Une grande zone littorale interdite aux chalutiers à perche
A la fin des années 80, pour limiter ces rejets dans la bande littorale, principale zone de nurseries de plies et soles, gestionnaires et pêcheurs se sont entendus pour limiter, puis interdire une zone littorale de 42 000 km2 aux chalutiers de plus de 221 kW. Cette mesure devait protéger les juvéniles, renforcer le stock et accroître les captures de 25 à 35%, en dehors de la zone protégée. La zone est reste autorisée aux petits chalutiers à perche et aux fileyeurs, peu nombreux, ainsi qu’aux chalutiers crevettiers.
Les limites du box Plie
Même s’il ne s’agit pas à l’origine, d’une Aire Marine Protégée, les leçons de l’expérience sont intéressantes car totalement inattendues et en contradiction avec les promesses des AMP. Une étude publiée en 2013 a fait le point sur les résultats [1].

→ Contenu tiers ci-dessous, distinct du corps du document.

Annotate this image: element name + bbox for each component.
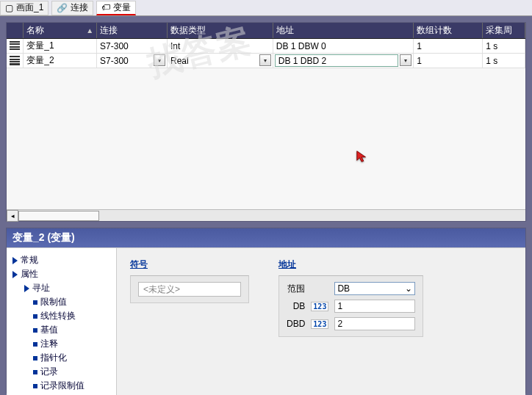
scroll-thumb[interactable] (18, 211, 99, 221)
col-cycle[interactable]: 采集周 (483, 23, 525, 38)
arrow-icon (12, 257, 18, 264)
number-icon: 123 (311, 302, 328, 311)
tab-variables-label: 变量 (113, 1, 131, 14)
bullet-icon (33, 328, 37, 333)
cell-connection[interactable]: S7-300▾ (97, 54, 168, 68)
dropdown-icon[interactable]: ▾ (400, 54, 411, 66)
bullet-icon (33, 314, 37, 319)
dropdown-icon[interactable]: ▾ (259, 54, 271, 66)
range-select[interactable]: DB⌄ (334, 282, 415, 295)
db-label: DB (287, 301, 305, 311)
address-group: 地址 范围 DB⌄ DB 123 DBD 123 (278, 258, 423, 395)
screen-icon: ▢ (5, 3, 13, 13)
tree-pointer[interactable]: 指针化 (33, 352, 110, 364)
scroll-left-button[interactable]: ◂ (7, 210, 18, 222)
tree-limits[interactable]: 限制值 (33, 296, 110, 308)
col-handle (7, 23, 24, 38)
tree-logging[interactable]: 记录 (33, 366, 110, 378)
tree-linear[interactable]: 线性转换 (33, 310, 110, 322)
arrow-icon (24, 285, 29, 292)
symbol-label: 符号 (130, 258, 249, 271)
tag-icon: 🏷 (101, 2, 110, 12)
bullet-icon (33, 370, 37, 374)
table-body: 变量_1 S7-300 Int DB 1 DBW 0 1 1 s 变量_2 S7… (7, 39, 525, 209)
symbol-group: 符号 (130, 258, 249, 395)
tree-comment[interactable]: 注释 (33, 338, 110, 350)
dbd-input[interactable] (334, 317, 415, 330)
cell-datatype[interactable]: Int (168, 39, 273, 53)
top-toolbar: ▢ 画面_1 🔗 连接 🏷 变量 (0, 0, 532, 16)
col-address[interactable]: 地址 (273, 23, 414, 38)
address-editor[interactable]: DB 1 DBD 2 (275, 54, 398, 67)
tab-screen[interactable]: ▢ 画面_1 (0, 1, 48, 15)
col-name[interactable]: 名称▲ (24, 23, 97, 38)
dropdown-icon[interactable]: ▾ (154, 54, 165, 66)
link-icon: 🔗 (57, 3, 68, 13)
cell-address[interactable]: DB 1 DBW 0 (273, 39, 414, 53)
table-header: 名称▲ 连接 数据类型 地址 数组计数 采集周 (7, 23, 525, 39)
tab-connection[interactable]: 🔗 连接 (51, 1, 93, 15)
property-tree: 常规 属性 寻址 限制值 线性转换 基值 注释 指针化 记录 记录限制值 事件 (7, 248, 117, 395)
bullet-icon (33, 300, 37, 305)
table-row[interactable]: 变量_2 S7-300▾ Real▾ DB 1 DBD 2▾ 1 1 s (7, 54, 525, 68)
arrow-icon (12, 271, 18, 278)
col-connection[interactable]: 连接 (97, 23, 168, 38)
tab-variables[interactable]: 🏷 变量 (96, 1, 136, 15)
property-content: 符号 地址 范围 DB⌄ DB 123 DBD 123 (117, 248, 525, 395)
tree-general[interactable]: 常规 (12, 254, 110, 267)
cell-cycle[interactable]: 1 s (483, 39, 525, 53)
bullet-icon (33, 384, 37, 388)
cell-address[interactable]: DB 1 DBD 2▾ (273, 54, 414, 68)
row-handle-icon (10, 56, 20, 66)
tab-screen-label: 画面_1 (16, 1, 43, 14)
row-handle-icon (10, 41, 20, 51)
number-icon: 123 (311, 319, 328, 329)
col-datatype[interactable]: 数据类型 (168, 23, 273, 38)
address-label: 地址 (278, 258, 423, 271)
cell-name[interactable]: 变量_2 (24, 54, 97, 68)
cell-connection[interactable]: S7-300 (97, 39, 168, 53)
tree-loglimit[interactable]: 记录限制值 (33, 380, 110, 392)
dbd-label: DBD (287, 319, 305, 329)
cell-arraycount[interactable]: 1 (414, 54, 483, 68)
panel-title: 变量_2 (变量) (7, 228, 525, 247)
tree-properties[interactable]: 属性 (12, 268, 110, 280)
bullet-icon (33, 342, 37, 347)
bullet-icon (33, 356, 37, 360)
chevron-down-icon: ⌄ (405, 283, 412, 294)
variable-table: 名称▲ 连接 数据类型 地址 数组计数 采集周 变量_1 S7-300 Int … (6, 22, 526, 222)
cell-cycle[interactable]: 1 s (483, 54, 525, 68)
db-input[interactable] (334, 300, 415, 313)
cell-name[interactable]: 变量_1 (24, 39, 97, 53)
tab-connection-label: 连接 (71, 1, 88, 14)
sort-icon: ▲ (86, 26, 93, 35)
col-arraycount[interactable]: 数组计数 (414, 23, 483, 38)
range-label: 范围 (287, 283, 305, 295)
tree-base[interactable]: 基值 (33, 324, 110, 336)
symbol-input[interactable] (138, 282, 241, 297)
property-panel: 变量_2 (变量) 常规 属性 寻址 限制值 线性转换 基值 注释 指针化 记录… (6, 228, 526, 394)
cell-arraycount[interactable]: 1 (414, 39, 483, 53)
horizontal-scrollbar[interactable]: ◂ (7, 209, 525, 221)
tree-addressing[interactable]: 寻址 (24, 282, 110, 294)
cell-datatype[interactable]: Real▾ (168, 54, 273, 68)
table-row[interactable]: 变量_1 S7-300 Int DB 1 DBW 0 1 1 s (7, 39, 525, 54)
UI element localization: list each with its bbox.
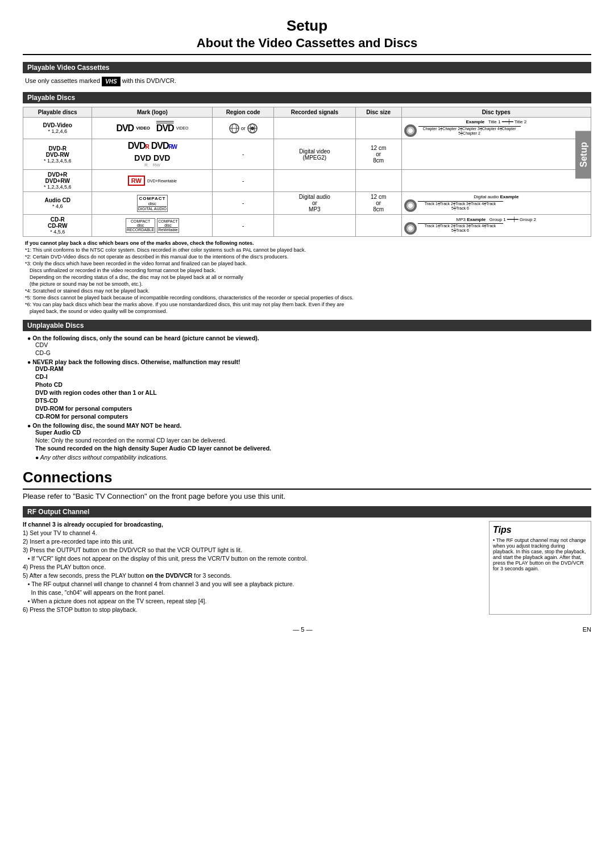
connections-title: Connections xyxy=(23,469,591,490)
page-footer: — 5 — EN xyxy=(23,626,591,633)
footnote-5: *5: Some discs cannot be played back bec… xyxy=(25,295,591,301)
footnotes: If you cannot play back a disc which bea… xyxy=(23,240,591,314)
footnote-6b: played back, the sound or video quality … xyxy=(25,308,591,314)
sub-item: CD-I xyxy=(27,373,591,380)
sub-item: DVD-RAM xyxy=(27,365,591,372)
rf-step: 5) After a few seconds, press the PLAY b… xyxy=(23,572,480,579)
col-mark: Mark (logo) xyxy=(92,107,213,118)
disc-signals: Digital video(MPEG2) xyxy=(273,139,355,170)
connections-section: Connections Please refer to "Basic TV Co… xyxy=(23,469,591,615)
rf-step: If channel 3 is already occupied for bro… xyxy=(23,521,480,528)
table-row: DVD-Video * 1,2,4,6 DVD VIDEO DVD VIDEO xyxy=(23,118,591,139)
disc-mark: COMPACT disc DIGITAL AUDIO xyxy=(92,192,213,215)
page-subtitle: About the Video Cassettes and Discs xyxy=(23,36,591,55)
footnote-4: *4: Scratched or stained discs may not b… xyxy=(25,288,591,294)
list-item: NEVER play back the following discs. Oth… xyxy=(27,358,591,420)
page-title: Setup xyxy=(23,17,591,35)
any-other-discs: ● Any other discs without compatibility … xyxy=(27,454,591,461)
cassettes-text: Use only cassettes marked VHS with this … xyxy=(23,77,591,86)
sub-item: Super Audio CD xyxy=(27,429,591,436)
disc-size xyxy=(355,118,401,139)
disc-region: - xyxy=(213,170,274,192)
rf-content: If channel 3 is already occupied for bro… xyxy=(23,521,591,615)
list-item: On the following disc, the sound MAY NOT… xyxy=(27,422,591,452)
footnote-1: *1: This unit conforms to the NTSC color… xyxy=(25,247,591,253)
col-signals: Recorded signals xyxy=(273,107,355,118)
rf-step: 6) Press the STOP button to stop playbac… xyxy=(23,606,480,613)
col-playable: Playable discs xyxy=(23,107,92,118)
sub-item: Note: Only the sound recorded on the nor… xyxy=(27,437,591,444)
footnote-bold: If you cannot play back a disc which bea… xyxy=(25,240,591,246)
disc-signals xyxy=(273,118,355,139)
cassettes-header: Playable Video Cassettes xyxy=(23,62,591,73)
footnote-3d: (the picture or sound may be not be smoo… xyxy=(25,281,591,287)
unplayable-list: On the following discs, only the sound c… xyxy=(23,335,591,461)
sub-item: DVD-ROM for personal computers xyxy=(27,405,591,412)
disc-types xyxy=(401,170,591,192)
disc-types: MP3 Example Group 1 ━━┿━ Group 2 Track 1… xyxy=(401,215,591,237)
rf-main: If channel 3 is already occupied for bro… xyxy=(23,521,480,615)
col-types: Disc types xyxy=(401,107,591,118)
footnote-2: *2: Certain DVD-Video discs do not opera… xyxy=(25,254,591,260)
vhs-logo: VHS xyxy=(102,77,121,86)
disc-signals xyxy=(273,170,355,192)
discs-table: Playable discs Mark (logo) Region code R… xyxy=(23,107,591,237)
table-row: Audio CD * 4,6 COMPACT disc DIGITAL AUDI… xyxy=(23,192,591,215)
disc-types xyxy=(401,139,591,170)
sub-item: CDV xyxy=(27,341,591,348)
disc-mark: DVD VIDEO DVD VIDEO xyxy=(92,118,213,139)
disc-mark: DVDR DVDRW DVD DVD R RW xyxy=(92,139,213,170)
rf-step: 3) Press the OUTPUT button on the DVD/VC… xyxy=(23,546,480,553)
rf-step: • If "VCR" light does not appear on the … xyxy=(23,555,480,562)
disc-region: - xyxy=(213,215,274,237)
connections-subtitle: Please refer to "Basic TV Connection" on… xyxy=(23,492,591,500)
sub-item: DVD with region codes other than 1 or AL… xyxy=(27,389,591,396)
list-item: On the following discs, only the sound c… xyxy=(27,335,591,356)
disc-name: DVD+RDVD+RW * 1,2,3,4,5,6 xyxy=(23,170,92,192)
tips-title: Tips xyxy=(493,525,587,535)
rf-header: RF Output Channel xyxy=(23,506,591,518)
footnote-3b: Discs unfinalized or recorded in the vid… xyxy=(25,268,591,273)
footnote-3a: *3: Only the discs which have been recor… xyxy=(25,261,591,266)
rf-step: In this case, "ch04" will appears on the… xyxy=(23,589,480,596)
disc-region: or xyxy=(213,118,274,139)
tips-box: Tips • The RF output channel may not cha… xyxy=(489,521,591,615)
disc-size xyxy=(355,170,401,192)
col-region: Region code xyxy=(213,107,274,118)
disc-size: 12 cmor8cm xyxy=(355,139,401,170)
page-number: — 5 — xyxy=(293,626,312,633)
globe-icon-2 xyxy=(247,123,258,133)
rf-step: 2) Insert a pre-recorded tape into this … xyxy=(23,538,480,545)
sub-item: CD-ROM for personal computers xyxy=(27,413,591,420)
sub-item: DTS-CD xyxy=(27,397,591,404)
rf-step: • The RF output channel will change to c… xyxy=(23,581,480,587)
tips-text: • The RF output channel may not change w… xyxy=(493,537,587,571)
disc-name: DVD-Video * 1,2,4,6 xyxy=(23,118,92,139)
disc-name: CD-RCD-RW * 4,5,6 xyxy=(23,215,92,237)
discs-header: Playable Discs xyxy=(23,92,591,103)
footnote-6: *6: You can play back discs which bear t… xyxy=(25,302,591,307)
sub-item: Photo CD xyxy=(27,381,591,388)
unplayable-header: Unplayable Discs xyxy=(23,320,591,331)
svg-point-6 xyxy=(251,127,254,130)
unplayable-section: Unplayable Discs On the following discs,… xyxy=(23,320,591,461)
col-size: Disc size xyxy=(355,107,401,118)
disc-signals: Digital audioorMP3 xyxy=(273,192,355,215)
side-tab: Setup xyxy=(575,131,591,178)
rf-step: 4) Press the PLAY button once. xyxy=(23,564,480,570)
discs-section: Playable Discs Playable discs Mark (logo… xyxy=(23,92,591,237)
rf-step: 1) Set your TV to channel 4. xyxy=(23,529,480,536)
sub-item: CD-G xyxy=(27,349,591,356)
disc-types: Example Title 1 ━━┿━ Title 2 Chapter 1┿C… xyxy=(401,118,591,139)
disc-types: Digital audio Example Track 1┿Track 2┿Tr… xyxy=(401,192,591,215)
globe-icon xyxy=(229,123,239,133)
disc-mark: COMPACTdiscRECORDABLE COMPACTdiscReWrita… xyxy=(92,215,213,237)
table-row: DVD+RDVD+RW * 1,2,3,4,5,6 RW DVD+Rewrita… xyxy=(23,170,591,192)
disc-signals xyxy=(273,215,355,237)
table-row: CD-RCD-RW * 4,5,6 COMPACTdiscRECORDABLE … xyxy=(23,215,591,237)
disc-region: - xyxy=(213,139,274,170)
table-row: DVD-RDVD-RW * 1,2,3,4,5,6 DVDR DVDRW xyxy=(23,139,591,170)
disc-size: 12 cmor8cm xyxy=(355,192,401,215)
footnote-3c: Depending on the recording status of a d… xyxy=(25,274,591,280)
disc-region: - xyxy=(213,192,274,215)
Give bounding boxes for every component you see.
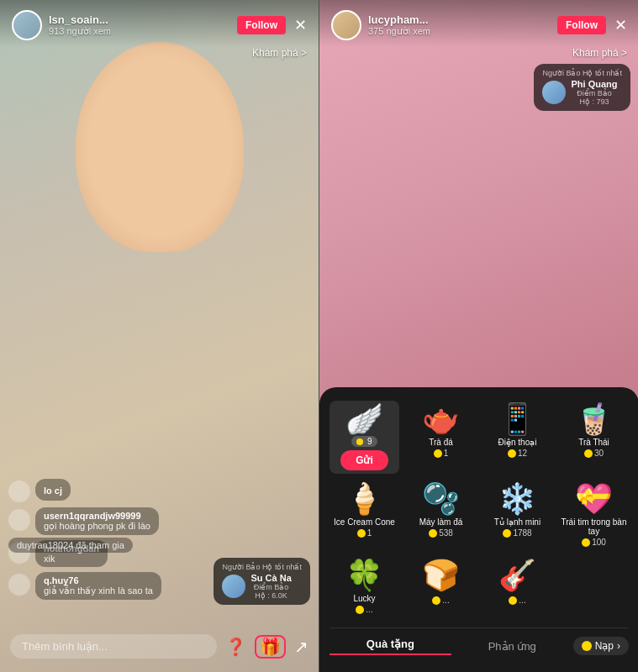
gift-button[interactable]: 🎁 xyxy=(255,635,286,659)
gift-item-dien-thoai[interactable]: 📱 Điện thoại 12 xyxy=(482,401,552,474)
comment-bubble: q.huy76 giả vẫn thấy xinh là sao ta xyxy=(35,572,161,600)
avatar xyxy=(8,509,30,531)
gift-item-lucky[interactable]: 🍀 Lucky ... xyxy=(330,557,399,617)
right-livestream-panel: lucypham... 375 người xem Follow ✕ Khám … xyxy=(319,0,638,672)
left-protector-badge: Người Bảo Hộ tốt nhất Su Cà Na Điểm Bảo … xyxy=(214,558,310,605)
right-protector-label: Người Bảo Hộ tốt nhất xyxy=(542,69,622,77)
question-icon[interactable]: ❓ xyxy=(225,637,246,657)
tab-phan-ung-label: Phản ứng xyxy=(488,640,536,653)
left-top-bar: lsn_soain... 913 người xem Follow ✕ xyxy=(0,0,319,47)
coin-icon xyxy=(356,606,364,614)
tab-phan-ung[interactable]: Phản ứng xyxy=(451,640,573,653)
gift-name-tra-thai: Trà Thái xyxy=(578,438,609,447)
comment-input[interactable] xyxy=(10,634,217,659)
left-bottom-bar: ❓ 🎁 ↗ xyxy=(0,626,319,672)
gift-name-tu-lanh-mini: Tủ lạnh mini xyxy=(494,517,540,527)
left-streamer-avatar xyxy=(12,10,42,40)
send-gift-button[interactable]: Gửi xyxy=(340,450,388,470)
right-user-info: lucypham... 375 người xem xyxy=(368,13,557,37)
gift-item-may-lam-da[interactable]: 🫧 Máy làm đá 538 xyxy=(406,480,476,550)
protector-label: Người Bảo Hộ tốt nhất xyxy=(222,563,302,571)
gift-price-guitar: ... xyxy=(509,596,525,605)
gift-price-num-tu-lanh-mini: 1788 xyxy=(513,528,531,538)
avatar xyxy=(8,480,30,502)
join-text: duytran18024 đã tham gia xyxy=(17,540,124,550)
coin-icon xyxy=(432,596,440,605)
gift-item-tra-da[interactable]: 🫖 Trà đá 1 xyxy=(406,401,476,474)
left-follow-button[interactable]: Follow xyxy=(237,16,286,34)
gift-panel: 🪽 9 Gửi 🫖 Trà đá 1 📱 xyxy=(319,387,638,672)
gift-selected-overlay: 🪽 9 Gửi xyxy=(340,404,388,470)
gift-price-tu-lanh-mini: 1788 xyxy=(503,528,531,538)
gift-emoji-dien-thoai: 📱 xyxy=(498,404,536,434)
gift-emoji-bread: 🍞 xyxy=(422,560,460,591)
coin-icon-small xyxy=(356,438,363,445)
gift-name-trai-tim: Trái tim trong bàn tay xyxy=(561,517,627,536)
gift-emoji-tra-da: 🫖 xyxy=(422,404,460,434)
gift-name-ice-cream: Ice Cream Cone xyxy=(334,517,395,527)
comment-username: q.huy76 xyxy=(44,575,153,585)
gift-price-num-tra-da: 1 xyxy=(444,449,449,458)
left-kham-pha-link[interactable]: Khám phá > xyxy=(252,47,307,59)
right-viewer-count: 375 người xem xyxy=(368,26,557,37)
share-icon[interactable]: ↗ xyxy=(294,637,308,657)
join-notification: duytran18024 đã tham gia xyxy=(8,538,133,553)
coin-icon xyxy=(584,449,593,458)
coin-icon xyxy=(508,449,516,458)
coin-icon xyxy=(357,529,366,538)
gift-name-may-lam-da: Máy làm đá xyxy=(419,517,463,527)
gift-item-trai-tim[interactable]: 💝 Trái tim trong bàn tay 100 xyxy=(559,480,629,550)
comment-username: usern1qqrandjw99999 xyxy=(44,511,150,521)
gift-emoji-may-lam-da: 🫧 xyxy=(422,484,460,514)
gift-item-guitar[interactable]: 🎸 ... xyxy=(482,557,552,617)
gift-emoji-trai-tim: 💝 xyxy=(575,484,613,514)
gift-item-ice-cream[interactable]: 🍦 Ice Cream Cone 1 xyxy=(330,480,399,550)
right-protector-avatar xyxy=(542,81,566,104)
right-protector-badge: Người Bảo Hộ tốt nhất Phi Quang Điểm Bảo… xyxy=(534,64,630,111)
nap-button[interactable]: Nạp › xyxy=(573,637,629,655)
right-top-bar: lucypham... 375 người xem Follow ✕ xyxy=(319,0,638,47)
right-protector-sub2: Hộ : 793 xyxy=(571,97,617,106)
gift-panel-tabs: Quà tặng Phản ứng Nạp › xyxy=(330,627,629,655)
coin-icon xyxy=(434,449,442,458)
comment-bubble: usern1qqrandjw99999 gọi hoàng phong pk đ… xyxy=(35,507,159,535)
tab-qua-tang-label: Quà tặng xyxy=(366,638,414,650)
right-kham-pha-link[interactable]: Khám phá > xyxy=(572,47,627,59)
gift-grid: 🪽 9 Gửi 🫖 Trà đá 1 📱 xyxy=(330,401,629,617)
gift-price-num-dien-thoai: 12 xyxy=(518,449,527,458)
comment-username: lo cj xyxy=(44,486,62,496)
gift-price-num-ice-cream: 1 xyxy=(367,528,372,538)
gift-price-ice-cream: 1 xyxy=(357,528,372,538)
right-follow-button[interactable]: Follow xyxy=(557,16,606,34)
protector-name: Su Cà Na xyxy=(250,573,291,583)
gift-price-tra-thai: 30 xyxy=(584,449,604,458)
comment-text: gọi hoàng phong pk đi lào xyxy=(44,521,150,532)
right-streamer-avatar xyxy=(331,10,361,40)
comment-bubble: lo cj xyxy=(35,479,71,501)
gift-item-bread[interactable]: 🍞 ... xyxy=(406,557,476,617)
comment-text: xik xyxy=(44,554,99,564)
selected-gift-emoji: 🪽 xyxy=(345,404,383,434)
list-item: usern1qqrandjw99999 gọi hoàng phong pk đ… xyxy=(8,507,310,535)
nap-label: Nạp xyxy=(595,640,614,652)
gift-item-tu-lanh-mini[interactable]: ❄️ Tủ lạnh mini 1788 xyxy=(482,480,552,550)
tab-qua-tang[interactable]: Quà tặng xyxy=(330,638,451,655)
left-close-button[interactable]: ✕ xyxy=(294,16,307,34)
gift-item-tra-thai[interactable]: 🧋 Trà Thái 30 xyxy=(559,401,629,474)
right-protector-name: Phi Quang xyxy=(571,79,617,89)
left-livestream-panel: lsn_soain... 913 người xem Follow ✕ Khám… xyxy=(0,0,319,672)
right-username: lucypham... xyxy=(368,13,557,26)
right-close-button[interactable]: ✕ xyxy=(614,16,627,34)
gift-item-selected[interactable]: 🪽 9 Gửi xyxy=(330,401,399,474)
gift-name-tra-da: Trà đá xyxy=(429,438,453,447)
left-username: lsn_soain... xyxy=(49,13,237,26)
coin-icon xyxy=(429,529,437,538)
gift-price-tra-da: 1 xyxy=(434,449,449,458)
gift-price-trai-tim: 100 xyxy=(582,538,606,547)
avatar xyxy=(8,574,30,596)
right-protector-user-row: Phi Quang Điểm Bảo Hộ : 793 xyxy=(542,79,622,106)
coin-icon xyxy=(582,538,590,547)
coin-icon xyxy=(509,596,517,605)
gift-emoji-tu-lanh-mini: ❄️ xyxy=(498,484,536,514)
send-count-num: 9 xyxy=(367,437,372,446)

Des résultats totalement contraires aux attentes
Près de 20 ans après la fermeture aux chalutiers à perche, on constate une réduction de la biomasse de poissons démersaux (plies et soles), la fuite des plies vers les zones du large et une réduction de leur vitesse de croissance. Par contre il y a une augmentation des prédateurs concurrents que sont les crabes et les étoiles de mer. La nourriture des plies diminue souvent ou reste très variable s’agissant des bivalves, qui diminuent depuis 2000. La diversité des espèces est plus grande. Les captures de plies sont passées de 300kg/h à 75 kg. Dans le box, toutes les pêches s’effondrent, sauf celle de crevettes qui monte à 30 000 tonnes. Les petits chalutiers et les fileyeurs autorisés à pêcher dans le box préfèrent aller au large pour trouver le poisson.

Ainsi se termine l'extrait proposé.